Élements biographiques

Armand Verdier La vérité sur la retraite de Lang-Son… (1892)

Tout le terrain en avant est hérissé de mamelons aux pentes raides ; chaque sommet est surmonté d'un fort. De tous côtés s'agitent immenses et bariolés les drapeaux chinois, qui semblent nous défier de venir jusqu'à eux.
C'est à la 2e brigade d'entamer le combat. Le général de Négrier explore le terrain de sa lorgnette ; puis, après un temps assez long qui lui a
permis de bien juger de la situation, il prend ses dispositions pour l'attaque.
Source : Gallica

Armand Verdier La vérité sur la retraite de Lang-Son… (1892)

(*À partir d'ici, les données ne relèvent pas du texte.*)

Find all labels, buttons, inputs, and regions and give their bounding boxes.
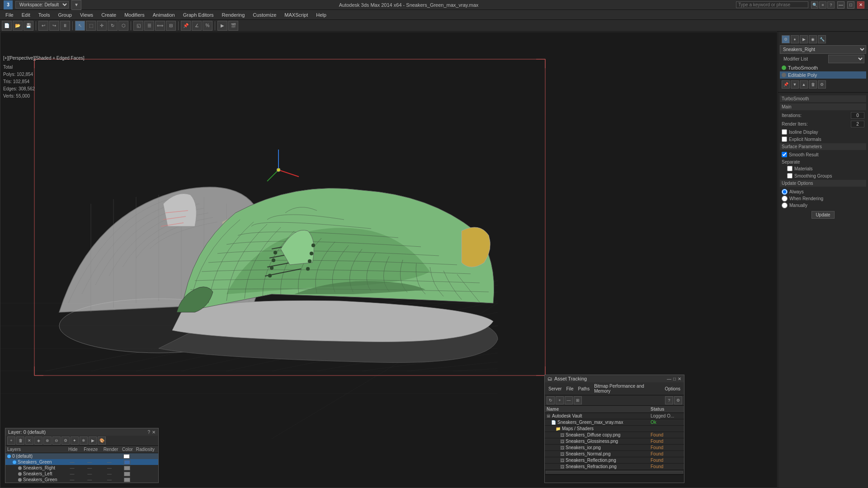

Dès qu'il prend possession de son poste, là où, la veille, dormait en paix le commandant Diguet avec un seul bataillon, toutes les troupes du colonel sont en l'air.
Par l'agitation de sa seule personne, il tient ses compagnies autant en éveil que toute l'armée chinoise, qui se trouve à Bang-Bo.
Les hommes ne dorment plus ; mais à qui la faute ? N'est-ce pas à celui qui justement devrait leur inspirer le plus de confiance ?
Sur un piton, qui nécessiterait à peine un poste d'observation de 10 hommes, il place toute une compagnie, qui, sans abri, passe ses nuits en plein air.
Source : Gallica

Armand Verdier La vérité sur la retraite de Lang-Son… (1892)

Là, le général de Négrier, comme homme de guerre, fit preuve des qualités les plus remarquables.
Les pertes de la brigade étaient très sérieuses ; il fallait songer à sauver nos nombreux blessés et à tenir tête aux Chinois qui, vainqueurs, devenaient de plus en plus audacieux.
La retraite s'opéra par échelons. Le général donnait ses ordres avec un calme parfait, n'abandonnant une position qu'après s'être bien assuré que les blessés étaient en sûreté et que l'échelon porté en arrière pouvait permettre à celui plus en avant de battre en retraite sous la protection de ses feux.